In the copy, include exactly the lines from the one with "quadrado pode até" through the end of the data and no others, both ends kept, with every picture left out.

..............................

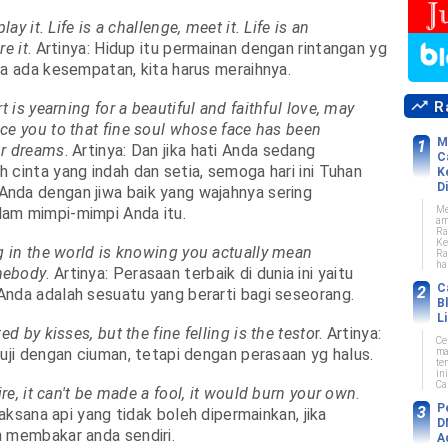
lay it. Life is a challenge, meet it. Life is an
re it
. Artinya: Hidup itu permainan dengan rintangan yg
ka ada kesempatan, kita harus meraihnya.
Ra
t is yearning for a beautiful and faithful love, may
ce you to that fine soul whose face has been
M
ur dreams
. Artinya: Dan jika hati Anda sedang
C
 cinta yang indah dan setia, semoga hari ini Tuhan
K
Di
nda dengan jiwa baik yang wajahnya sering
Me
am mimpi-mimpi Anda itu.
am
Ra
Ke
g in the world is knowing you actually mean
Ra
ha
mebody
. Artinya: Perasaan terbaik di dunia ini yaitu
C
nda adalah sesuatu yang berarti bagi seseorang.
B
L
ed by kisses, but the fine felling is the testo
r. Artinya:
Ce
iuji dengan ciuman, tetapi dengan perasaan yg halus.
ma
te
in
Car
ire, it can't be made a fool, it would burn your own
.
P
 laksana api yang tidak boleh dipermainkan, jika
D
 membakar anda sendiri.
A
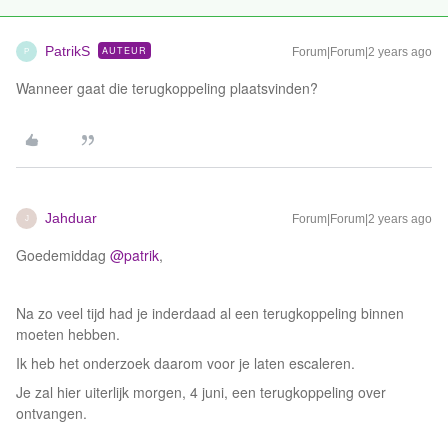
PatrikS
AUTEUR
Forum|Forum|2 years ago
P
Wanneer gaat die terugkoppeling plaatsvinden?
Jahduar
Forum|Forum|2 years ago
J
Goedemiddag
@patrik
,
Na zo veel tijd had je inderdaad al een terugkoppeling binnen
moeten hebben.
Ik heb het onderzoek daarom voor je laten escaleren.
Je zal hier uiterlijk morgen, 4 juni, een terugkoppeling over
ontvangen.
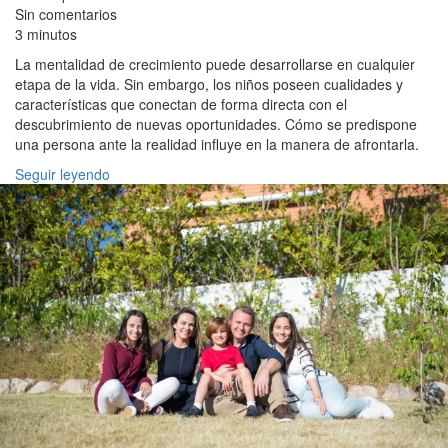
Sin comentarios
3 minutos
La mentalidad de crecimiento puede desarrollarse en cualquier
etapa de la vida. Sin embargo, los niños poseen cualidades y
características que conectan de forma directa con el
descubrimiento de nuevas oportunidades. Cómo se predispone
una persona ante la realidad influye en la manera de afrontarla.
Seguir leyendo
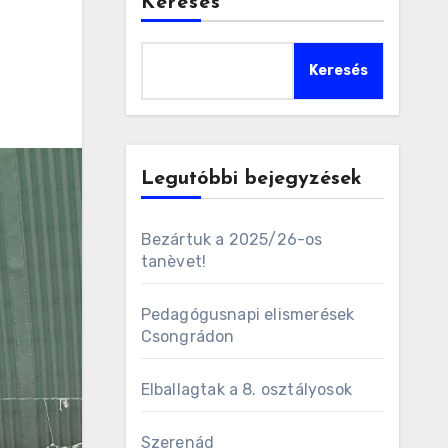
Keresés
Keresés
Legutóbbi bejegyzések
Bezártuk a 2025/26-os
tanèvet!
Pedagógusnapi elismerések
Csongrádon
Elballagtak a 8. osztályosok
Szerenád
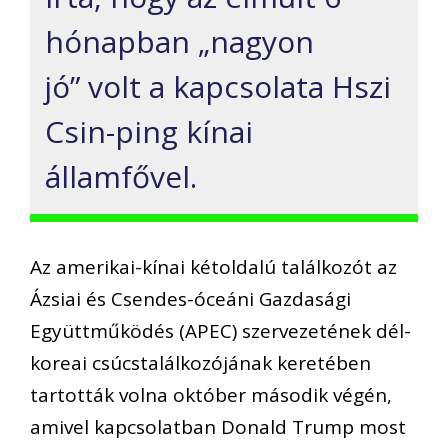
hónapban „nagyon
jó” volt a kapcsolata Hszi
Csin-ping kínai
államfővel.
Az amerikai-kínai kétoldalú találkozót az
Ázsiai és Csendes-óceáni Gazdasági
Együttműködés (APEC) szervezetének dél-
koreai csúcstalálkozójának keretében
tartották volna október második végén,
amivel kapcsolatban Donald Trump most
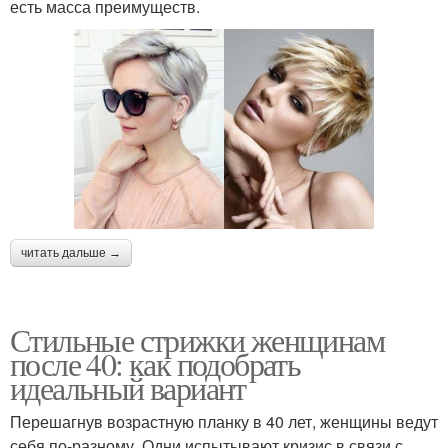
есть масса преимуществ.
читать дальше →
Стильные стрижки женщинам
после 40: как подобрать
идеальный вариант
Перешагнув возрастную планку в 40 лет, женщины ведут
себя по-разному. Одни испытывают кризис в связи с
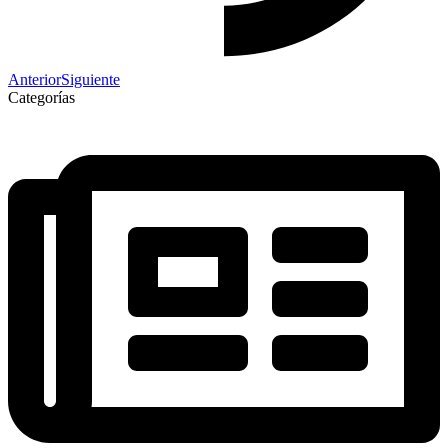
Anterior
Siguiente
Categorías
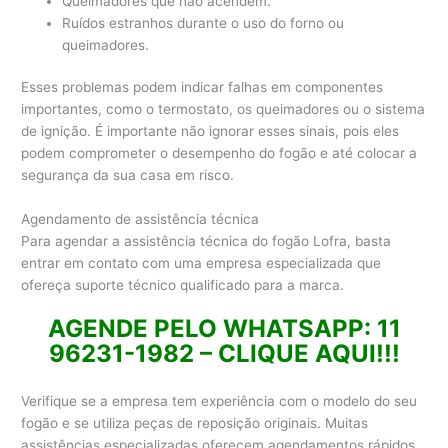
Queimadores que não acendem.
Ruídos estranhos durante o uso do forno ou
queimadores.
Esses problemas podem indicar falhas em componentes
importantes, como o termostato, os queimadores ou o sistema
de ignição. É importante não ignorar esses sinais, pois eles
podem comprometer o desempenho do fogão e até colocar a
segurança da sua casa em risco.
Agendamento de assistência técnica
Para agendar a assistência técnica do fogão Lofra, basta
entrar em contato com uma empresa especializada que
ofereça suporte técnico qualificado para a marca.
AGENDE PELO WHATSAPP: 11
96231-1982 – CLIQUE AQUI!!!
Verifique se a empresa tem experiência com o modelo do seu
fogão e se utiliza peças de reposição originais. Muitas
assistências especializadas oferecem agendamentos rápidos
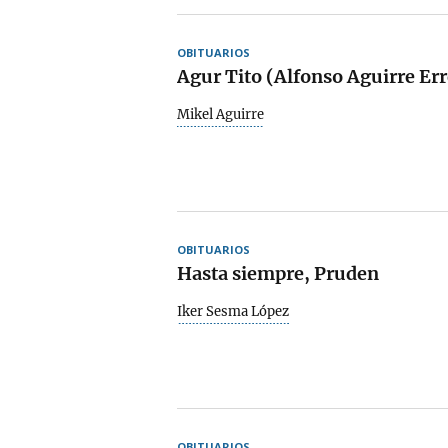
OBITUARIOS
Agur Tito (Alfonso Aguirre Err
Mikel Aguirre
OBITUARIOS
Hasta siempre, Pruden
Iker Sesma López
OBITUARIOS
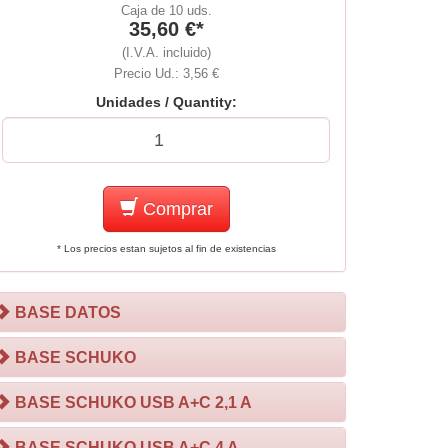
Caja de 10 uds.
35,60 €*
(I.V.A. incluido)
Precio Ud.: 3,56 €
Unidades / Quantity:
Comprar
* Los precios estan sujetos al fin de existencias
BASE DATOS
BASE SCHUKO
BASE SCHUKO USB A+C 2,1 A
BASE SCHUKO USB A+C 4 A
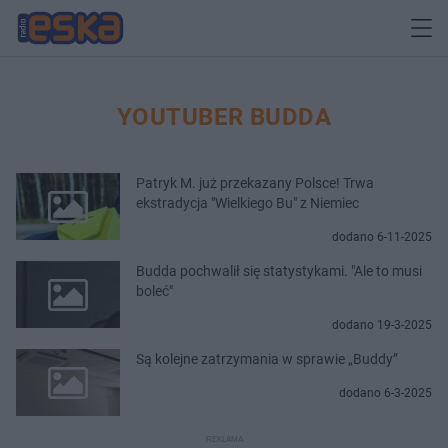
YOUTUBER BUDDA
Patryk M. już przekazany Polsce! Trwa
ekstradycja "Wielkiego Bu" z Niemiec
dodano 6-11-2025
Budda pochwalił się statystykami. "Ale to musi
boleć"
dodano 19-3-2025
Są kolejne zatrzymania w sprawie „Buddy”
dodano 6-3-2025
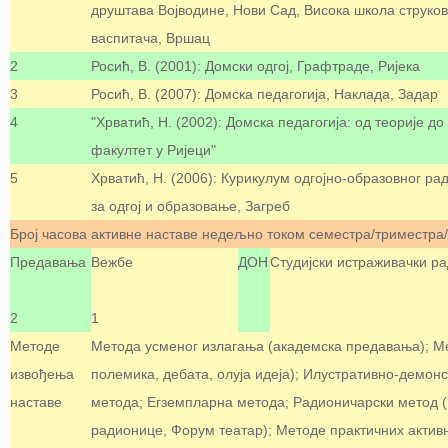
друштава Војводине, Нови Сад, Висока школа струков
васпитача, Вршац
2
Росић, В. (2001): Домски одгој, Графтраде, Ријека
3
Росић, В. (2007): Домска педагогија, Наклада, Задар
4
"Хрватић, Н. (2002): Домска педагогија: од теорије д
факултет у Ријеци"
5
Хрватић, Н. (2006): Курикулум одгојно-образовног ра
за одгој и образовање, Загреб
Број часова активне наставе недељно током семестра/триместра
Предавања
Вежбе
ДОН
Студијски истраживачки ра
2
1
Методе
Метода усменог излагања (академска предавања); Ме
извођења
полемика, дебата, олуја идеја); Илустративно-демон
наставе
метода; Егземпларна метода; Радионичарски метод (
радионице, Форум театар); Методе практичних актив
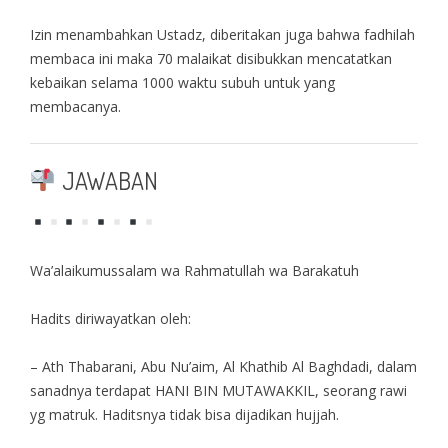
Izin menambahkan Ustadz, diberitakan juga bahwa fadhilah
membaca ini maka 70 malaikat disibukkan mencatatkan
kebaikan selama 1000 waktu subuh untuk yang
membacanya.
JAWABAN
Wa’alaikumussalam wa Rahmatullah wa Barakatuh
Hadits diriwayatkan oleh:
– Ath Thabarani, Abu Nu’aim, Al Khathib Al Baghdadi, dalam
sanadnya terdapat HANI BIN MUTAWAKKIL, seorang rawi
yg matruk. Haditsnya tidak bisa dijadikan hujjah.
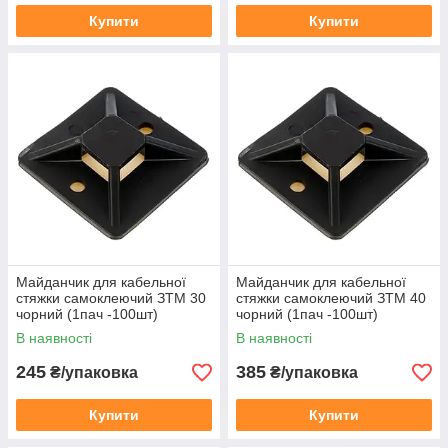
Купити
Купити
Майданчик для кабельної
Майданчик для кабельної
стяжки самоклеючий ЗTM 30
стяжки самоклеючий ЗTM 40
чорний (1пач -100шт)
чорний (1пач -100шт)
В наявності
В наявності
245
385
₴/упаковка
₴/упаковка
Купити
Купити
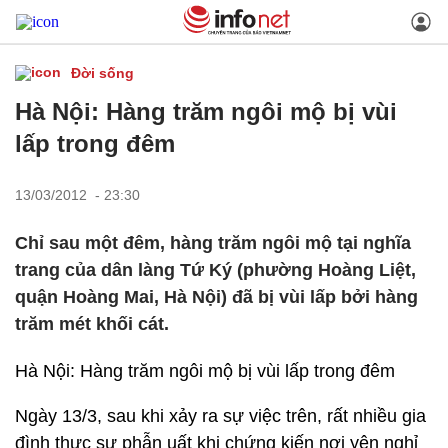
Đời sống
Hà Nội: Hàng trăm ngôi mộ bị vùi
lấp trong đêm
13/03/2012 - 23:30
Chỉ sau một đêm, hàng trăm ngôi mộ tại nghĩa
trang của dân làng Tứ Ký (phường Hoàng Liệt,
quận Hoàng Mai, Hà Nội) đã bị vùi lấp bởi hàng
trăm mét khối cát.
Hà Nội: Hàng trăm ngôi mộ bị vùi lấp trong đêm
Ngày 13/3, sau khi xảy ra sự việc trên, rất nhiều gia
đình thực sự phẫn uất khi chứng kiến nơi yên nghỉ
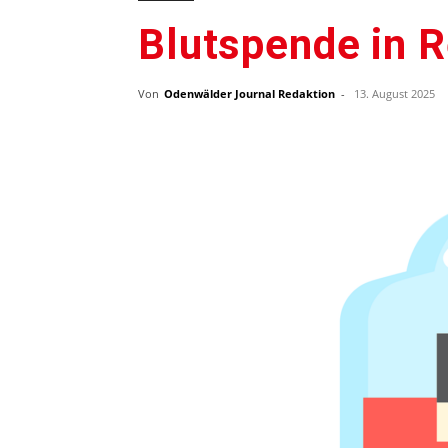
Blutspende in 
Von
Odenwälder Journal Redaktion
-
13. August 2025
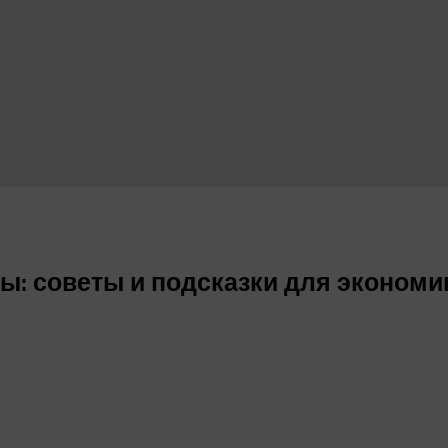
ы: советы и подсказки для экономи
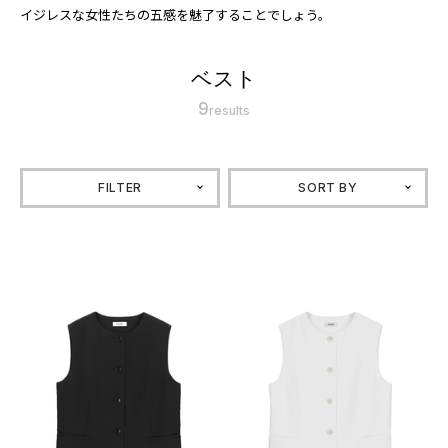
イジレスな女性たちの五感を魅了することでしょう。
ベスト
9
results
FILTER
SORT BY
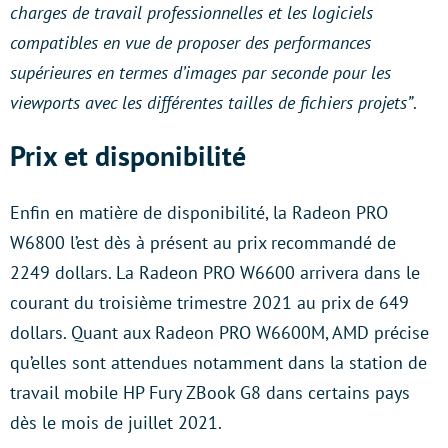
charges de travail professionnelles et les logiciels
compatibles en vue de proposer des performances
supérieures en termes d’images par seconde pour les
viewports avec les différentes tailles de fichiers projets”
.
Prix et disponibilité
Enfin en matière de disponibilité, la Radeon PRO
W6800 l’est dès à présent au prix recommandé de
2249 dollars. La Radeon PRO W6600 arrivera dans le
courant du troisième trimestre 2021 au prix de 649
dollars. Quant aux Radeon PRO W6600M, AMD précise
qu’elles sont attendues notamment dans la station de
travail mobile HP Fury ZBook G8 dans certains pays
dès le mois de juillet 2021.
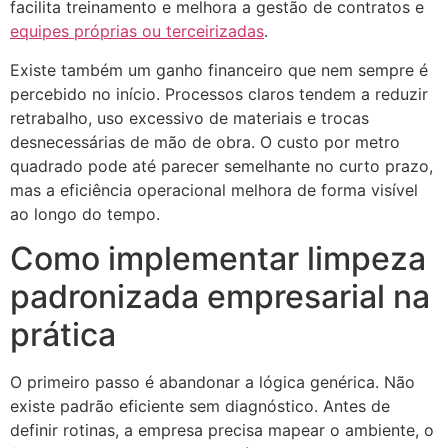
facilita treinamento e melhora a gestão de contratos e
equipes próprias ou terceirizadas
.
Existe também um ganho financeiro que nem sempre é
percebido no início. Processos claros tendem a reduzir
retrabalho, uso excessivo de materiais e trocas
desnecessárias de mão de obra. O custo por metro
quadrado pode até parecer semelhante no curto prazo,
mas a eficiência operacional melhora de forma visível
ao longo do tempo.
Como implementar limpeza
padronizada empresarial na
prática
O primeiro passo é abandonar a lógica genérica. Não
existe padrão eficiente sem diagnóstico. Antes de
definir rotinas, a empresa precisa mapear o ambiente, o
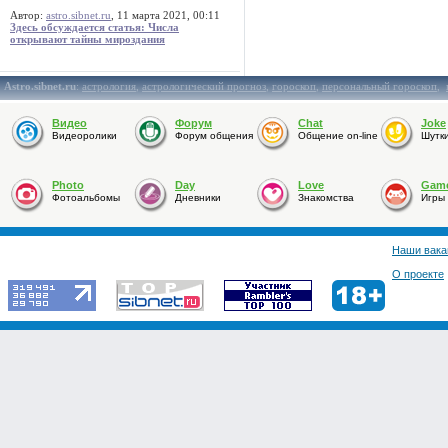
Автор:
astro.sibnet.ru
, 11 марта 2021, 00:11
Здесь обсуждается статья: Числа
открывают тайны мироздания
Astro.sibnet.ru
:
астрология
,
астрологический прогноз
,
гороскоп
,
персональный гороскоп
,
Видео
Форум
Chat
Joke
Видеоролики
Форум общения
Общение on-line
Шутк
Photo
Day
Love
Gam
Фотоальбомы
Дневники
Знакомства
Игры
Наши вака
О проекте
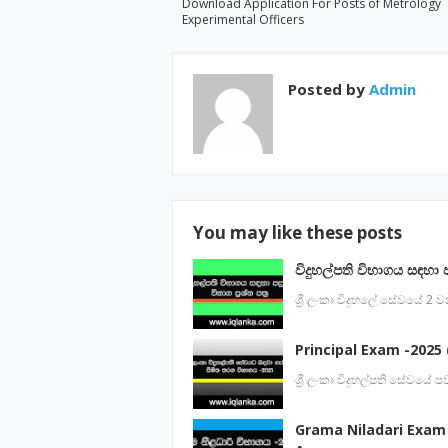
Download Application For Posts of Metrology
Experimental Officers
Posted by
Admin
You may like these posts
විදුහල්පති විභාගය සඳහා 
ශ්‍රී ලංකා විදුහලේ සේවයේ 2
Principal Exam -2025 (
ශ්‍රී ලංකා විදුහල්පති සේවය
Grama Niladari Exam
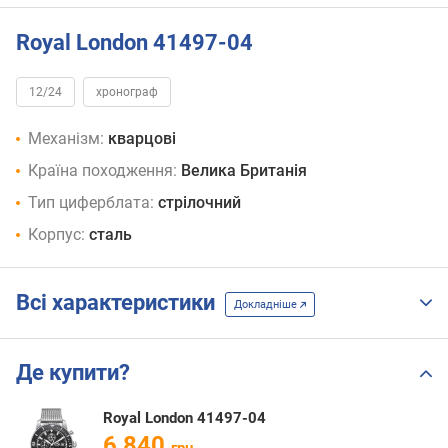
Royal London 41497-04
12/24
хронограф
Механізм:
кварцові
Країна походження:
Велика Британія
Тип циферблата:
стрілочний
Корпус:
сталь
Всі характеристики
Докладніше
Де купити?
Royal London 41497-04
6 840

..............................

● Reply:
quadrado pode até parecer semelhante no curto prazo,
mas a eficiência operacional melhora de forma visível
ao longo do tempo.
Como implementar limpeza
padronizada empresarial na
prática
O primeiro passo é abandonar a lógica genérica. Não
existe padrão eficiente sem diagnóstico. Antes de
definir rotinas, a empresa precisa mapear o ambiente, o
Автор:
astro.sibnet.ru
, 11 марта 2021, 00:11
Здесь обсуждается статья: Числа
открывают тайны мироздания
Astro.sibnet.ru
:
астрология
,
астрологический прогноз
,
гороскоп
,
персональный гороскоп
,
Видео
Форум
Chat
Joke
Видеоролики
Форум общения
Общение on-line
Шутк
Photo
Day
Love
Gam
Фотоальбомы
Дневники
Знакомства
Игры
Наши вака
О проекте
Download Application For Posts of Metrology
Experimental Officers
Posted by
Admin
You may like these posts
විදුහල්පති විභාගය සඳහා 
ශ්‍රී ලංකා විදුහලේ සේවයේ 2
Principal Exam -2025 (
ශ්‍රී ලංකා විදුහල්පති සේවය
Grama Niladari Exam
Royal London 41497-04
12/24
хронограф
Механізм:
кварцові
Країна походження:
Велика Британія
Тип циферблата:
стрілочний
Корпус:
сталь
Всі характеристики
Докладніше
Де купити?
Royal London 41497-04
6 840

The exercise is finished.